## Problem statement
Reproduce exactly the line with "Лук репчатый, свежий." and the lines after it. Stop at the last line of the data and include nothing else.

## Material supplied
----------------

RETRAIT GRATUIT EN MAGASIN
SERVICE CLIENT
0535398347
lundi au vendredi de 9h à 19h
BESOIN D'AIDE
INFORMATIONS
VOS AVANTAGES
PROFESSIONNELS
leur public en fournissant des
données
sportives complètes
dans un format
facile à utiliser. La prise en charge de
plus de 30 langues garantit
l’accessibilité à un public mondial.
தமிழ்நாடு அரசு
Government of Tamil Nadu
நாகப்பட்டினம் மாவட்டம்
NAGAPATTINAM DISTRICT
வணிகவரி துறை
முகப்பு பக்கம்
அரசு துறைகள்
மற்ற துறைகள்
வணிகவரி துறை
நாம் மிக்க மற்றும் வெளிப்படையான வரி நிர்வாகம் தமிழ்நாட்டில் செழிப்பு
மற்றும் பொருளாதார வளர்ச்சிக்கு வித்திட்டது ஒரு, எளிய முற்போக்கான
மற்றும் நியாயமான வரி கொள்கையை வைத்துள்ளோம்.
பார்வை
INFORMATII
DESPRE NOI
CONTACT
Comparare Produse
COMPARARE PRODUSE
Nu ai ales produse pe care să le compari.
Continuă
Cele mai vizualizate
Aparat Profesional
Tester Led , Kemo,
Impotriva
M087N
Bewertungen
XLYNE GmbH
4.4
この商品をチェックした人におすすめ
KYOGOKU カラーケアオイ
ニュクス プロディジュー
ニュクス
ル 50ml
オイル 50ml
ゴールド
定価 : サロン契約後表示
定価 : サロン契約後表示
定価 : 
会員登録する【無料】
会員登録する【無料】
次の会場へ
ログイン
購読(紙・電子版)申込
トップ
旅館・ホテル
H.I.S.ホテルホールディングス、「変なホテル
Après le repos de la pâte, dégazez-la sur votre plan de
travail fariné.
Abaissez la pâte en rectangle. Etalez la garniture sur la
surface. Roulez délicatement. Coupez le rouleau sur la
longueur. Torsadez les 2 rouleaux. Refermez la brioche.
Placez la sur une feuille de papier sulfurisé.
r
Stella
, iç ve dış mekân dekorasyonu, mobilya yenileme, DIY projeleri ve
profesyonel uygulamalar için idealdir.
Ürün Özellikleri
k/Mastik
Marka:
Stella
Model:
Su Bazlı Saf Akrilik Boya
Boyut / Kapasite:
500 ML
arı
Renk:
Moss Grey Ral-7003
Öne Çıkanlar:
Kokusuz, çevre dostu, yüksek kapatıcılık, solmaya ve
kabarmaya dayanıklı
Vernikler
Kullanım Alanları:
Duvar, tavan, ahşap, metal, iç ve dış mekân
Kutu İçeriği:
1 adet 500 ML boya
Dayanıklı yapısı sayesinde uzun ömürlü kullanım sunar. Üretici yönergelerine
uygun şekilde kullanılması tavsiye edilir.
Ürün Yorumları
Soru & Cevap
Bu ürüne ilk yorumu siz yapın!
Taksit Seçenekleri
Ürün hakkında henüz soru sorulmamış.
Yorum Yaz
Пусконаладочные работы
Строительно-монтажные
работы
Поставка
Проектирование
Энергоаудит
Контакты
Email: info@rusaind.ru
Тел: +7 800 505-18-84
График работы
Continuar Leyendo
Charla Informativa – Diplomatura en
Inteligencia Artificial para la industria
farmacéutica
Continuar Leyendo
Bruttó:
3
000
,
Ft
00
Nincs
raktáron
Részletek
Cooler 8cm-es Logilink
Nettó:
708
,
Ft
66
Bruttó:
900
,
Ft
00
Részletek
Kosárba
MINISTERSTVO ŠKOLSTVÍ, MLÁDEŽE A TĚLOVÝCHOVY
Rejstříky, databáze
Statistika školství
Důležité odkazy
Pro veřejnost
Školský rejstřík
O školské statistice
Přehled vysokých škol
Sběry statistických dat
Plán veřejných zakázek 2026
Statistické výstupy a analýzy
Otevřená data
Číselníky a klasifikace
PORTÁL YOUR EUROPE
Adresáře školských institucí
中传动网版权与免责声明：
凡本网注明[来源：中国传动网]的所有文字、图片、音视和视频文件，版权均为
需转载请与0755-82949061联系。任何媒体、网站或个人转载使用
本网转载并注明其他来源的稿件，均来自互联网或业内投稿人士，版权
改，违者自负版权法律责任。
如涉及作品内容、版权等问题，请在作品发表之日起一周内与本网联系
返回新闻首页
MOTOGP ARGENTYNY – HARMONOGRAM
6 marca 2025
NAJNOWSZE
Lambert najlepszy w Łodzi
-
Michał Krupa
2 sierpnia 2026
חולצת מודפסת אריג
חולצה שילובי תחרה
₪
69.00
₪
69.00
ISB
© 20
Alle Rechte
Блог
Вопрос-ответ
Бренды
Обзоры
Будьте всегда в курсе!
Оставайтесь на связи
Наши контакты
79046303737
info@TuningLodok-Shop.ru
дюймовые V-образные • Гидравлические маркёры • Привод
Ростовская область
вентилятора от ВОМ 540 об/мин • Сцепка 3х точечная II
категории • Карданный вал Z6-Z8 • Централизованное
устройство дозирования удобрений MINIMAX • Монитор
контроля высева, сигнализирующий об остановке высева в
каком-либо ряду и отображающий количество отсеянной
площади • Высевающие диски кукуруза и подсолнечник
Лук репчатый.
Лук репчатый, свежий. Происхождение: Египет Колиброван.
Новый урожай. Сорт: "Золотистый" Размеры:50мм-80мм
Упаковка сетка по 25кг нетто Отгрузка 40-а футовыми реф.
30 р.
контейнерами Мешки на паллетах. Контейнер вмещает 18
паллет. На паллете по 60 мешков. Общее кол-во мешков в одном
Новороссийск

----------------

## Answer box
Лук репчатый, свежий. Происхождение: Египет Колиброван.
Новый урожай. Сорт: "Золотистый" Размеры:50мм-80мм
Упаковка сетка по 25кг нетто Отгрузка 40-а футовыми реф.
30 р.
контейнерами Мешки на паллетах. Контейнер вмещает 18
паллет. На паллете по 60 мешков. Общее кол-во мешков в одном
Новороссийск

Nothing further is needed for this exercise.